The traditional "pester power" model has collapsed. In its place is a sophisticated, digitally fueled negotiation—a "co-piloted" ask. No generation of kids has had this much commercial reach this early. Discovery is constant, with 61% of Gen Alpha noting that social media and gaming platforms drive their desire to buy. However, the final hurdle remains stubbornly analog, as 60% still rely on a parent to actually foot the bill.
Brands win when they design one coordinated journey for the Influencer who discovers and the Payor who buys.
One Purchase, Two Decision-Makers
Marketing teams usually split their focus into silos, chasing the child’s desire on one side and the parent’s rational metrics on the other. When these teams don't talk, the journey breaks because the child is asking for fun while the parent is evaluating risk.
This disconnect is amplified by "walled gardens," the closed, kid-safe platforms like Roblox or YouTube Kids. Because these platforms restrict direct click-throughs to shops for younger users, the trail often goes cold. A child sees a shoe in a game, jumps to the brand's official website to "heart" it or save it to a birthday list, but the parent never sees the "why." They only see a request for money later that evening.
The Executive Summary for the home
The fix is to bridge the gap between the gameplay spark and the final swipe of the card. When a child saves an item to a digital list on your site, the CRM shouldn't just sit on that data. It should trigger a Parental Briefing.
Think of this as an "Executive Summary" for the home. In a business setting, a CEO doesn’t sit through a three-hour pitch; they read the one-page summary that highlights ROI and next steps. In the household ecosystem, the child provides the "creative vision," but the CRM sends the parent the briefing that cuts through the hype.
If the child saves a high-performance sneaker, the email to the parent shouldn't just show a cool photo. It should lead with the "bottom line" facts: "These have extra ankle support for gym class," "They’re made of easy-clean recycled materials," and "Here is our 30-day no-questions-asked return policy." By adding a family loyalty perk, like a small discount for buying two pairs, the brand moves from being an expensive request to a helpful household partner.
Loyalty is Becoming Household-Based
The future of CRM is familial, not individual. While many brands struggle here because their data and CRM teams rarely sit in the same room, leaders like Disney and Netflix have already mastered "household identity." They don't just see one user; they see a family unit. By linking a child's "Watch List" to the primary account holder’s dashboard, they make it easy for the parent to see what the child values, while keeping the parent in the driver's seat for the final purchase or subscription change.

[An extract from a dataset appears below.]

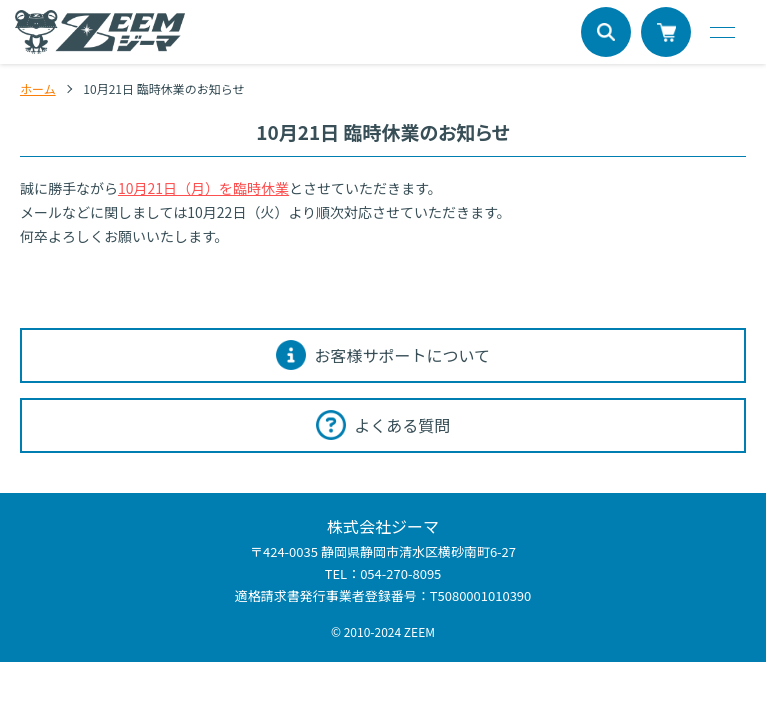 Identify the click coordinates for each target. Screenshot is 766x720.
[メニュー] (721, 32)
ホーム (38, 88)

The goal is to move from "targeting" to "orchestrating." This requires three shifts:
- Link the Influencer to the Payor: Stop treating every email address as an island. Use parent-first consent to connect profiles, allowing for synchronized messaging that actually makes sense at the dinner table.

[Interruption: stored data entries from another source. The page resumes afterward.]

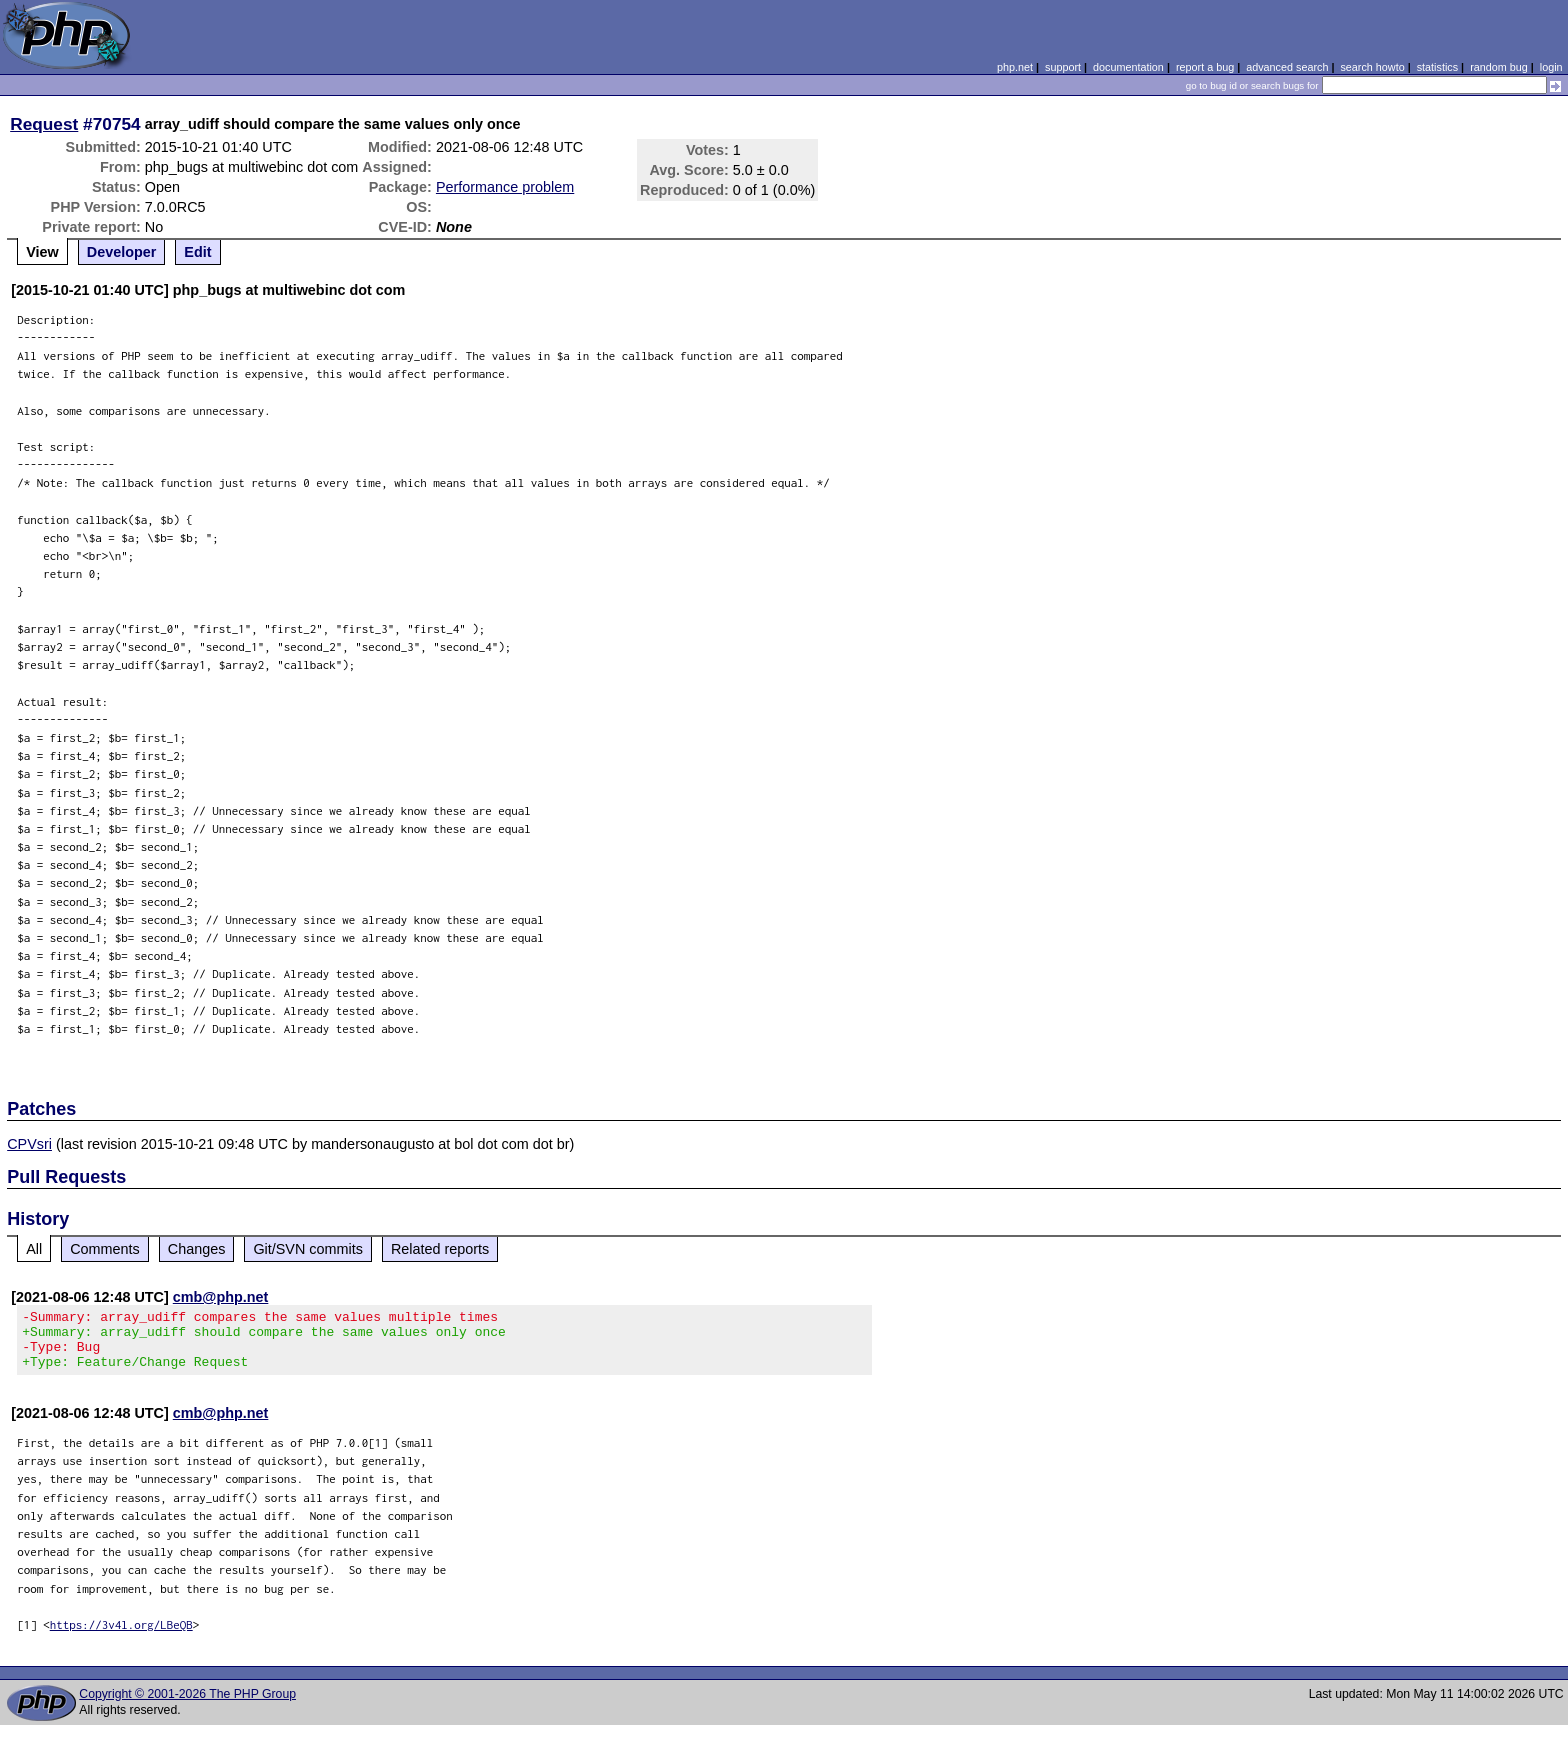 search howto (1372, 67)
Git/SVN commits (308, 1249)
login (1551, 67)
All (34, 1249)
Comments (105, 1249)
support (1063, 67)
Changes (197, 1249)
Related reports (440, 1249)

- Match the message to the role: If a child is looking at outdoor gear, send them content about adventure and "leveling up." Simultaneously, send the parent the technical specs on weatherproofing and safety. Kids don’t lose interest; parents lose confidence. Give the parent the data they need to feel secure.
- Treat the "Save" as a high-intent signal: A saved item is the start of a negotiation. Don't let that data sit in a silo. Use it to arm the parent with the information they need to close the loop before the child moves on to the next trend.

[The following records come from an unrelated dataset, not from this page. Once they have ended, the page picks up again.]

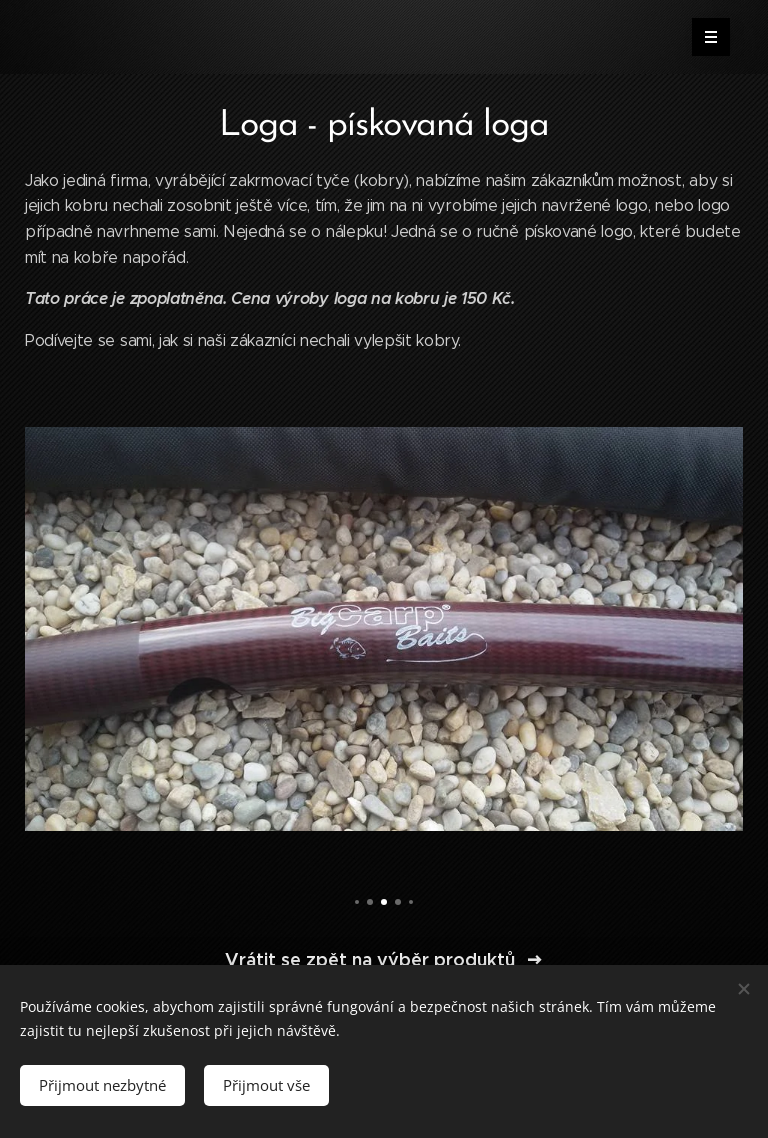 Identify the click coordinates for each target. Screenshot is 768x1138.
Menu (704, 37) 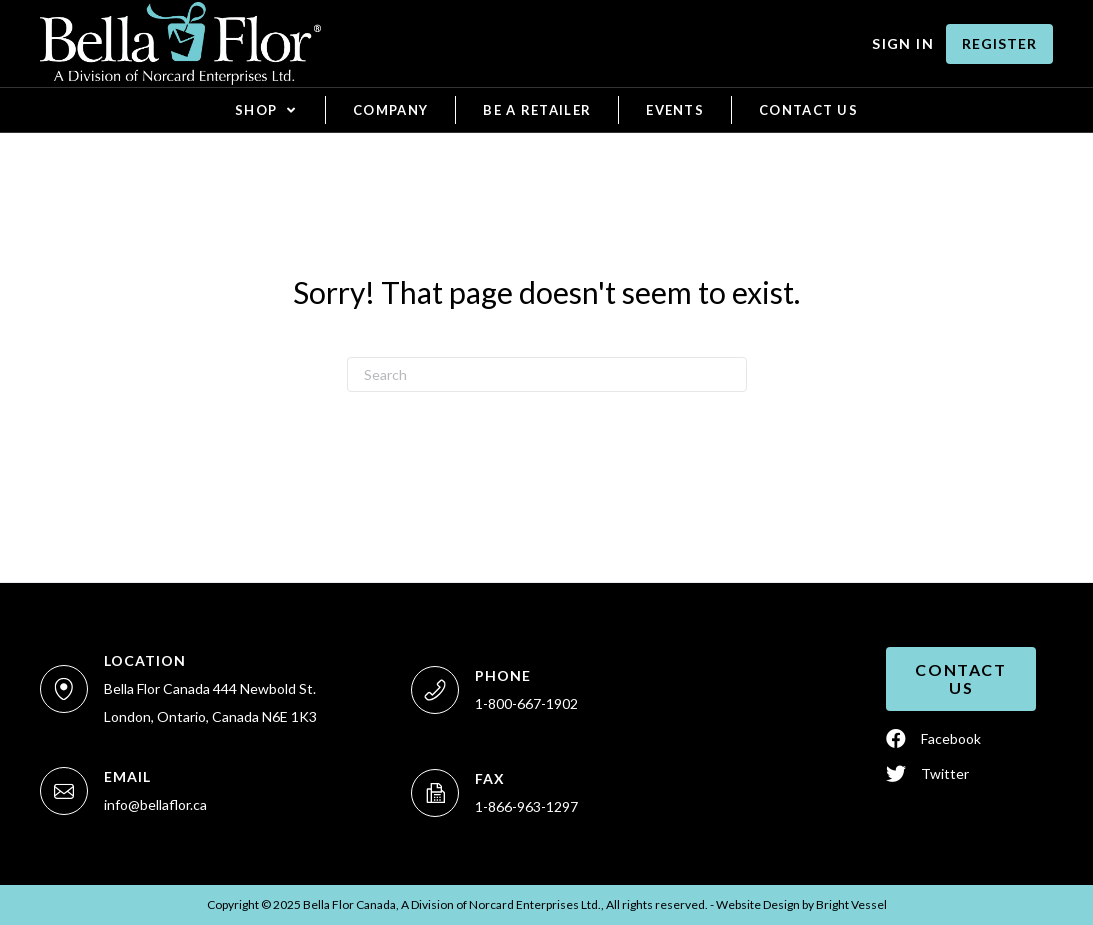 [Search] (547, 374)
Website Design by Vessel (801, 904)
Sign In (903, 43)
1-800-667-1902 (526, 703)
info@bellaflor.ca (155, 804)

The brands that get this right won't market to kids or parents in isolation. They will orchestrate agreement, building age-appropriate, consented systems that turn a child's discovery into a parent's informed decision, and a one-time sale into a household relationship. The technology to do this already exists. What is missing is the operational discipline to stop treating family members as separate audiences and start seeing them as a single, coordinated unit. The brands that make that shift first won't just win the transaction. They'll own the relationship for years to come.
Compliance Note: All child-directed touchpoints must be contextual and age-appropriate. YouTube Kids prohibits personalized ads and incitement to purchase. COPPA compliance requires verifiable parental consent before linking child identifiers, with strict adherence to data minimization.